Que feraient-ils ? Il avait prévu de l’emmener piqueniquer, là-bas, sur les hauteurs. Ils marcheraient, bras dessus, bras dessous, comme deux vieux complices, jusqu’aux deux peupliers qui encadraient la vue sur Honfleur. Ils s’arrêteraient en chemin, il lui parlerait de sa vie à lui, du progrès, de l’automobile, de sa passion pour les insectes, peu importe, ils seraient ensemble. Puis ils finiraient par arriver dans leur petit coin surplombant Honfleur, il installerait une grande nappe à carreau, face à la mer, sur laquelle il déposerait les encas. Pâté en croute, viande froide, œufs en gelée, bouchée à la reine, tarte au citron. A boire, un vieux Bourgogne.

Et ensuite ? Ah, ensuite, assis, un verre à la main, échauffés par le soleil de cette fin de printemps normand, ils se laisseraient aller, se remémoreraient sûrement le temps passé, les moments d’intimité, les baisers volés, les caresses arrachées en fin de soirée, trente ans plus tôt, sous les deux peupliers. Ils riraient de ces moments partagés, et, qui sait, malgré leur âge…

Il rougit. Sans s’en rendre compte, il était arrivé à la gare, avec une bonne demi-heure d’avance.

Le temps s’était couvert, à la fin du trajet. Des nuages épais et gris avaient bouché l’horizon, si dégagé au lever du jour. Nervosité ou effort, il transpirait. Il se sentit accablé et s’assit sur un banc, à l’entrée de la station.

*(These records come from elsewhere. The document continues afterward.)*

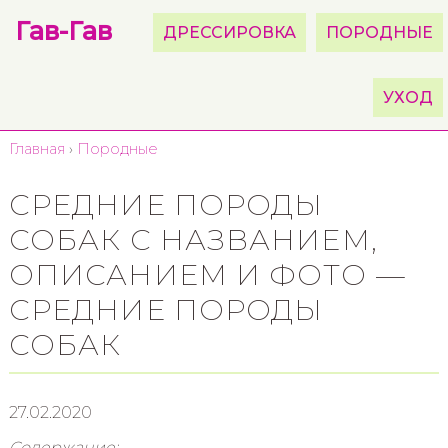
Гав-Гав
ДРЕССИРОВКА
ПОРОДНЫЕ
УХОД
Главная
›
Породные
СРЕДНИЕ ПОРОДЫ
СОБАК С НАЗВАНИЕМ,
ОПИСАНИЕМ И ФОТО —
СРЕДНИЕ ПОРОДЫ
СОБАК
27.02.2020
Содержание:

Il vit alors un jeune couple passer devant lui. Quel âge pouvaient-ils avoir ? Vingt ans ? Vingt-cinq ? Pas plus. Elle avait passé son bras autour de sa taille et l’enlaçait affectueusement, murmurant des mots tendres. Lui riait. Il la tenait par l’épaule, la serrait contre lui, la regardant avec douceur. Que de promesses dans ces regards !

Ses grands cheveux bruns et ondulés, son rire, son nez aquilin, tout cela le ramena à Emma. Y avait-il cette même intensité, ce même désir entre eux ? Les souvenirs qu’il avait d’elle, cette mémoire de leur couple, ce mausolée, n’était-ce pas une fiction, un palais des regrets qui l’avait empêché, toutes ces années, de se réinventer, de construire sa vie propre ?

Oui, Emma riait, avec un beau et grand rire franc, mais de quoi ou de qui riait-elle ?   Et, au fond, que lui avait-elle promis ?

La vérité, c’est qu’elle l’avait abandonné, sans un mot, il y a trente ans. Pas plus d’explications dans sa dernière lettre d’ailleurs, une lettre anodine, le genre de lettre qu’on s’écrit entre anciens voisins, entre vieux camarades de classe. Et lui, toujours là, comme un chien trop heureux de retrouver son maître après des années d’absence.

Il ne lui en voulait pas plus que çà. Elle avait choisi, décidé autrement, c’était son droit. Des explications, en fallait-il  vraiment? Elle l’avait aimé, sûrement, puis en avait aimé un autre, d’avantage. L’histoire s’arrêtait là, pour eux en tout cas. Par peur par lâcheté, par commodité peut être, il n’avait pas voulu l’entendre.

Aujourd’hui, à quoi bon remuer le passé ?

Il se leva doucement, reprit son lourd panier en osier, sa canne, et partit déjeuner, seul, sous les deux peupliers.